Neoconservatives Demand More Meddling In Afghanistan

15 April 2021 — Moon of Alabama

The wickedness of the imperial U.S. vanguard is well expressed in an Atlantic piece by Eliot A. Cohen, the dean of the School of Advanced International Studies at Johns Hopkins University.

On the U.S. exit from Afghanistan Cohen writes:

This is not the end of the war; it is merely the end of its direct American phase.

The war began more than four decades ago, with the Soviet invasion of Afghanistan, and its first American phase, in the 1980s, featured indirect United States intervention on behalf of the anti-Soviet mujahideen. The war will assuredly last well beyond the American exit. There will be no power-sharing, no reconciliation, no peace of the brave.

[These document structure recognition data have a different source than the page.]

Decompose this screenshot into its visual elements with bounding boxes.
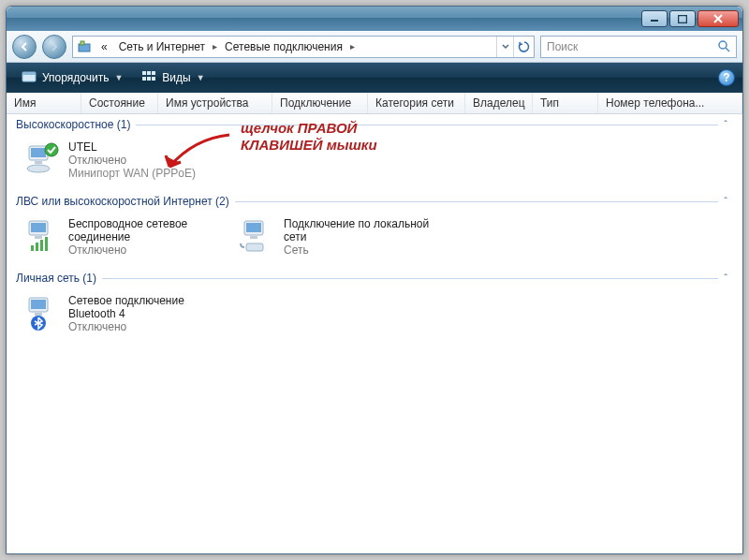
svg-rect-22 (31, 245, 34, 251)
svg-rect-25 (45, 237, 48, 251)
breadcrumb-separator-icon: ▸ (348, 41, 357, 52)
collapse-icon[interactable]: ˆ (718, 273, 733, 284)
svg-rect-27 (246, 223, 261, 232)
item-device: Минипорт WAN (PPPoE) (68, 167, 196, 180)
connection-icon (239, 217, 276, 255)
chevron-down-icon: ▼ (197, 73, 205, 82)
search-placeholder: Поиск (547, 40, 578, 53)
svg-rect-15 (31, 148, 46, 157)
svg-point-17 (27, 165, 50, 172)
close-button[interactable] (698, 10, 739, 27)
svg-rect-16 (35, 161, 42, 164)
views-icon (141, 69, 156, 87)
organize-label: Упорядочить (42, 71, 109, 84)
connection-icon (23, 217, 61, 255)
maximize-button[interactable] (669, 10, 696, 27)
group-header-pan[interactable]: Личная сеть (1) ˆ (7, 270, 742, 287)
views-label: Виды (162, 71, 190, 84)
command-bar: Упорядочить ▼ Виды ▼ ? (7, 63, 742, 93)
search-icon (717, 39, 732, 57)
titlebar (7, 7, 742, 31)
svg-rect-29 (246, 243, 263, 251)
item-name: Сетевое подключение Bluetooth 4 (68, 294, 231, 320)
col-owner[interactable]: Владелец (465, 93, 533, 113)
breadcrumb-seg-connections[interactable]: Сетевые подключения (219, 37, 348, 57)
svg-rect-10 (152, 71, 155, 75)
svg-rect-0 (651, 20, 658, 22)
svg-rect-13 (152, 77, 155, 81)
item-status: Отключено (68, 154, 196, 167)
collapse-icon[interactable]: ˆ (718, 196, 733, 207)
svg-rect-9 (147, 71, 151, 75)
col-type[interactable]: Тип (533, 93, 598, 113)
group-header-lan[interactable]: ЛВС или высокоскоростной Интернет (2) ˆ (7, 193, 742, 210)
column-headers: Имя Состояние Имя устройства Подключение… (7, 93, 742, 114)
col-device[interactable]: Имя устройства (158, 93, 272, 113)
svg-rect-1 (679, 15, 687, 22)
svg-rect-20 (31, 223, 46, 232)
connection-item-wifi[interactable]: Беспроводное сетевое соединение Отключен… (20, 214, 235, 260)
breadcrumb-prefix[interactable]: « (95, 37, 113, 57)
back-button[interactable] (12, 35, 37, 59)
svg-rect-21 (35, 236, 42, 239)
col-category[interactable]: Категория сети (368, 93, 465, 113)
collapse-icon[interactable]: ˆ (718, 119, 733, 130)
group-header-broadband[interactable]: Высокоскоростное (1) ˆ (7, 116, 742, 133)
item-status: Отключено (68, 320, 231, 333)
refresh-button[interactable] (513, 37, 534, 57)
connection-item-lan[interactable]: Подключение по локальной сети Сеть (235, 214, 450, 260)
connection-icon (23, 140, 61, 178)
col-conn[interactable]: Подключение (272, 93, 368, 113)
organize-button[interactable]: Упорядочить ▼ (14, 66, 130, 91)
svg-rect-3 (81, 41, 84, 45)
svg-rect-7 (22, 72, 36, 75)
svg-rect-23 (36, 243, 38, 251)
item-name: Беспроводное сетевое соединение (68, 217, 231, 243)
navbar: « Сеть и Интернет ▸ Сетевые подключения … (7, 31, 742, 63)
item-status: Сеть (284, 243, 447, 257)
explorer-window: « Сеть и Интернет ▸ Сетевые подключения … (6, 6, 743, 554)
svg-rect-31 (31, 300, 46, 309)
col-phone[interactable]: Номер телефона... (598, 93, 742, 113)
svg-rect-11 (142, 77, 146, 81)
item-status: Отключено (68, 243, 231, 257)
connection-item-bluetooth[interactable]: Сетевое подключение Bluetooth 4 Отключен… (20, 290, 235, 337)
col-state[interactable]: Состояние (81, 93, 158, 113)
breadcrumb-separator-icon: ▸ (211, 41, 219, 52)
location-icon (75, 37, 94, 56)
organize-icon (22, 69, 37, 87)
help-button[interactable]: ? (718, 69, 735, 86)
content-area: Высокоскоростное (1) ˆ UTEL (7, 114, 742, 553)
search-input[interactable]: Поиск (540, 36, 737, 58)
address-bar[interactable]: « Сеть и Интернет ▸ Сетевые подключения … (72, 36, 535, 58)
svg-line-5 (726, 48, 729, 52)
connection-icon (23, 294, 61, 332)
forward-button[interactable] (42, 35, 66, 59)
svg-point-4 (719, 41, 727, 49)
svg-rect-8 (142, 71, 146, 75)
breadcrumb-seg-network[interactable]: Сеть и Интернет (113, 37, 211, 57)
col-name[interactable]: Имя (7, 93, 81, 113)
chevron-down-icon: ▼ (114, 73, 123, 82)
address-dropdown-button[interactable] (496, 37, 513, 57)
minimize-button[interactable] (641, 10, 668, 27)
connection-item-utel[interactable]: UTEL Отключено Минипорт WAN (PPPoE) (20, 137, 235, 184)
svg-rect-32 (35, 313, 42, 316)
item-name: Подключение по локальной сети (284, 217, 447, 243)
svg-rect-28 (250, 236, 257, 239)
group-title: Высокоскоростное (1) (16, 118, 130, 131)
svg-rect-12 (147, 77, 151, 81)
svg-rect-24 (40, 240, 43, 251)
svg-point-18 (45, 143, 58, 156)
group-title: Личная сеть (1) (16, 272, 96, 285)
group-title: ЛВС или высокоскоростной Интернет (2) (16, 195, 229, 208)
views-button[interactable]: Виды ▼ (134, 66, 212, 91)
item-name: UTEL (68, 140, 196, 154)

Those are lies. The war began in the mid of 1979 when the U.S. armed warlords who fought against the Afghan government:

In an interview with French magazine Le Nouvel Observateur in January 1998, former U.S. National Security Adviser Zbigniew Brzezinski recounted that “according to the official version of history, CIA aid to the mujahideen began during 1980, that is, after the Soviet army invaded Afghanistan on December 24, 1979. But the reality, kept secret until now, is quite different: Indeed, it was on July 3, 1979, that President Carter signed the first directive for secret aid to the opponents of the pro-Soviet regime in Kabul.”

Cohen continues:

The war will grind on, with the edge going to the brutal fundamentalist warriors of the Taliban, who will torture and slaughter even as they repeal the advances made in women’s education and secularism in any form. But they will not have it all their own way. Russia, China, Iran, Pakistan, India, and the Central Asian republics have their own stakes in this war, and not all of them want to see an outright Taliban victory. So they will fund clients and proxies, as will, in all likelihood, the United States. And the people of Afghanistan will continue to suffer.

Those advances …

Alan MacLeod @AlanRMacLeod – 8:18 UTC · Apr 14, 2021

Half a century ago, 70% of Afghan teachers and 40% of doctors were women. Today only 1-in-3 girls can read or go to school. But the myth that the US is helping women is so useful to neocon warmongers that it won’t die, no matter what the facts are.
Support the Tropes – How media language encourages the left to support wars, coups and intervention

After more than 40 years of U.S. meddling in Afghanistan with bad results, and after leaving the country defeated, one might think it would be reasonable for the U.S. to abstain from further meddling. But no, after his hypocritical bemoaning of the fate of Afghan women, Cohen is demanding more of it:

The United States will be able to pick sides in the conflict, a luxury it does not now have. For decades it has been subject to implicit and explicit Pakistani threats to choke the supply lines running to American forces in Afghanistan. Once the withdrawal eliminates Pakistan’s hold on its logistics, the United States can and should more freely support India’s efforts to protect its own interests in Afghanistan. The United States can similarly play off the Russians against the Chinese, who do not necessarily want the same things there.

India and Pakistan are nuclear armed neighbors who hate each other. So why not entice a little war between them. Just out of spite.

Plus the dreams of playing off Russia versus China. Luckily that is no longer possible.

But how much hate must one hold to forward such advice?